Lagi kangen abah, jadi ini hanya sekilas cerita yang bisa
ala buat
Drs. Fathuddin, M.M. Abah dilahirkan di Merabung (Lampung),
4 Agustus 1967. Abah itu punya kembaran yang berbeda tanggal lahir hehe :D Loh?? Kok bisa?? Katanya anak
kembar
Jawabannya karena baik Abah maupun kembarannya tidak tahu
tanggal lahir masing-masing. Ibu dan Bapak (nenek-kakek) mereka terlalu sibuk hingga
tak mengingat tanggal lahir kedua anaknya hehe. Mengingat tahun sudah
cukup.
Hingga kepala empat, Abahku tak berubah. Masih seram (kata
adik-adik), tapi bagiku tegas, bukan seram. Sejak kecil kami (anak-anak Abah)

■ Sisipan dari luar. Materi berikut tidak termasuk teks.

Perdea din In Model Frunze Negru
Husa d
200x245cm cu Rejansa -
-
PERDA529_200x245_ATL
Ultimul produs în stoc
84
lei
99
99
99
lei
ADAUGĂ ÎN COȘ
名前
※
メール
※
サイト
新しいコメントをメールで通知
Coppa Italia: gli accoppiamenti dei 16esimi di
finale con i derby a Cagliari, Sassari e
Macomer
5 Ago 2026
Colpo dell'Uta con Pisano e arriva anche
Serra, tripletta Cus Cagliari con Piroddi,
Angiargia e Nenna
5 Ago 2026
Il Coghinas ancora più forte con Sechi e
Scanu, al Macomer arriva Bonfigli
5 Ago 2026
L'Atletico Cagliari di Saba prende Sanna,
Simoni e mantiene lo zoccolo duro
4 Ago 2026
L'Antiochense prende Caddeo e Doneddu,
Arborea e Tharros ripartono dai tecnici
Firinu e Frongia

diberi asupan agama, mulai dari mengaji, tuntunan cara berwudhu,sholat, puasa
dan dzikir. Abah lah guru agama pertama kami. Hingga tidak heran, Abah menjadi
tumpuan kami dalam bertindak.
Sejak TK ala sudah bisa membaca Al-Qur’an. Walau sempat
mengulang Iqra’ kembali karena menurut Abah bacaanku masih belepotan.Sedih nian
rasanya waktu itu. Enam jilid Iqra’ sudah kubaca untuk menggapai tahap akhir
yakni Al-Qur’an, tapi malah disuruh mengulang kembali. Malu sama teman. Hingga
akhirnya kelas 1 SD ala khatam Iqra’ untuk yang kedua kalinya.

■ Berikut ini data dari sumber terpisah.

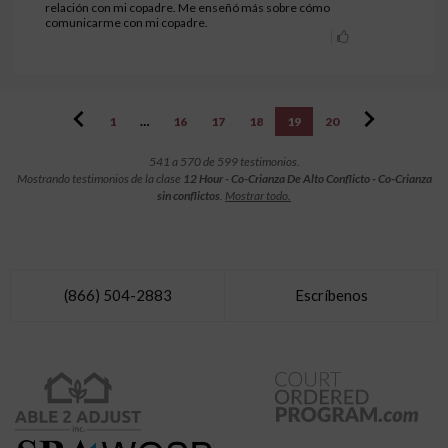
relación con mi copadre. Me enseñó más sobre cómo
comunicarme con mi copadre.
1
…
16
17
18
19
20
541 a 570 de 599 testimonios.
Mostrando testimonios de la clase
12 Hour - Co-Crianza De Alto Conflicto - Co-Crianza
sin conflictos
.
Mostrar todo.
(866) 504-2883
Escríbenos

Kami suka diajari tajwid oleh Abah
“Sya…!!!” kata Abah
“Saaa…!” ucap kami
“Mulutnya monyong! Sya…!!” tegas Abah
“Sya..!!”
Atau cara berwudhu
“Kumur-kumur sambil hirup air ke hidung. Ingat! Usap wajah
seperti ini (mempraktekkan). Kayak orang thawaf”

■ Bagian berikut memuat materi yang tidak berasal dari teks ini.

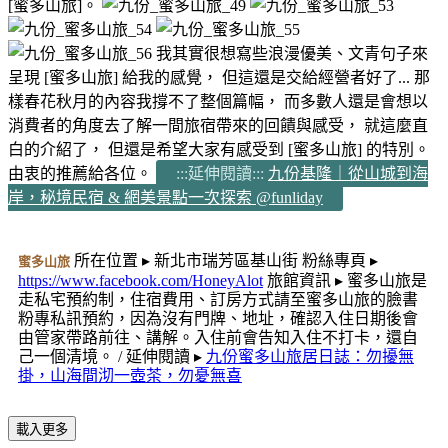
[蜜多山旅]。
我其實很想寫些浪漫優美、文青句子來
呈現 [蜜多山旅] 給我的感覺， 但這還是交給經營者好了... 那
樣春花秋月的內容我撐不了整個篇幅， 而多數人還是會想以
消費者的角度去了解一間旅宿帶來的回饋與感受， 就這麼直
白的介紹了， 但還是希望大家有感受到 [蜜多山旅] 的特別。
由衷的推薦給各位。
:::延伸閱讀:::
九份基隆｜從山城到海
岸，秘境民宿 & 網美景點一次探索 @funliday
所在位置 ▸ 新北市瑞芳區基山街 粉絲專頁 ▸
蜜多山旅
https://www.facebook.com/HoneyAlot
旅館資訊 ▸ 蜜多山旅是
走私宅預約制，住宿費用、訂房方式請至蜜多山旅的臉書
粉專私訊預約，因為沒有門牌、地址，確認入住日期後會
由管家帶路前往、講解。入住前會告知入住不打卡，還自
己一個清境。 / 延伸閱讀 ▸
九份蜜多山旅居日誌：勿擾無
掛，山海間沏一壺茶，勿憂無喜
載入更多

“Dibasuh sampai atas siku-siku. Tarik lengan bajunya..!”
Atau bacaan dzikir yang harus kami hapalkan setiap usai
menjalani sholat lima waktu. Dan lima surat wajib yang harus dihapalkan setiap
mengaji.
***
Sampai saat ini ala
masih was-was kalau pulang ke rumah. Setiap usai sholat magrib berjamaah dan dzikir, Abah menguji bacaan
sholat dan dzikir kami (anak-anaknya). Ala sebagai anak tertua sempat kena
semprot karena salah bacaan dan ditugaskan menghapal kembali saat itu juga. Makanya
sekarang, kalau mau pulang mesti mastiin dulu hapalan doa dan dzikir hehe
Tak pernah sekalipun menceritakan tentang laki-laki di depan
Abah. Bisa bahaya urusannya. Hanya tiga hal yang boleh diucapkan kepada Abah.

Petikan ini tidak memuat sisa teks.